In the coin toss example, the math was elegant. We could easily calculate the exact integral because we used a simple Beta prior and a simple Binomial likelihood.
However, in real-world machine learning models, $z$ isn't a single coin-toss probability. A model might have hundreds, thousands, or even millions of parameters (like the parameters in neural networks). Furthermore, we rarely, i.e., never, get to use perfectly matching "conjugate" distributions.
In these complex, high-dimensional scenarios, the integral $\int p(y'|z) p(z|y) dz$ becomes mathematically intractable. We hit a computational brick wall where calculating the exact analytical expected value is impossible.
This is where Markov Chain Monte Carlo (MCMC) comes in.
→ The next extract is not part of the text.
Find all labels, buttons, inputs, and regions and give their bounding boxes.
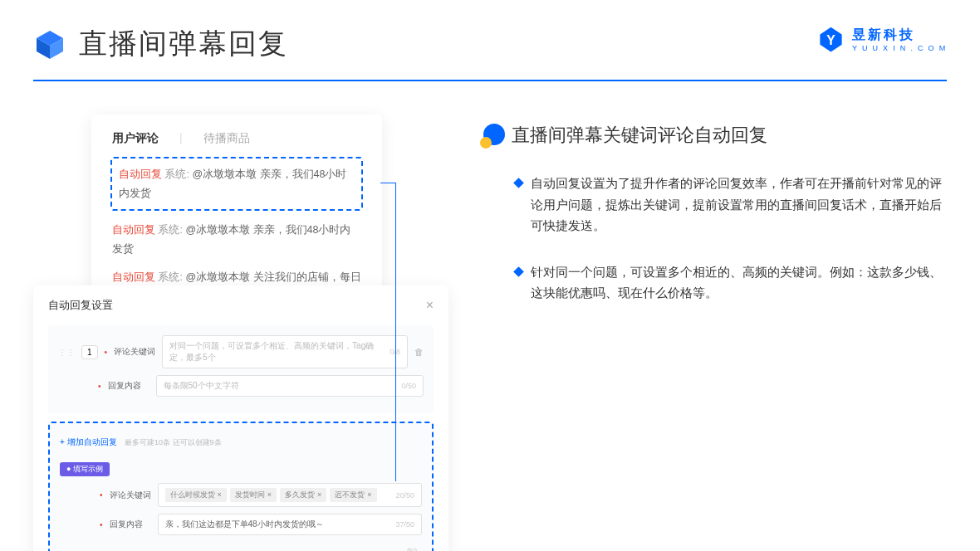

When the posterior distribution is too complex to integrate directly, MCMC algorithms allow us to draw representative random samples directly from that complex posterior space.
Averaging thousands of MCMC samples, when with enough samples, serves as a highly accurate approximation of the intractable integral, allowing us to retain the full power of Bayesian uncertainty even when the exact math is impossible to solve.
A critical trap when studying Bayesian machine learning is assuming there is only one intractable integral to worry about, when in reality, there are two distinct mathematical roadblocks.
Fortunately, modern probabilistic machine learning provides a "one stone, two birds" solution to this problem: sampling-based approximation.
By shifting our approach from pure calculus to discrete sampling, we neatly sidestep both computational bottlenecks at once.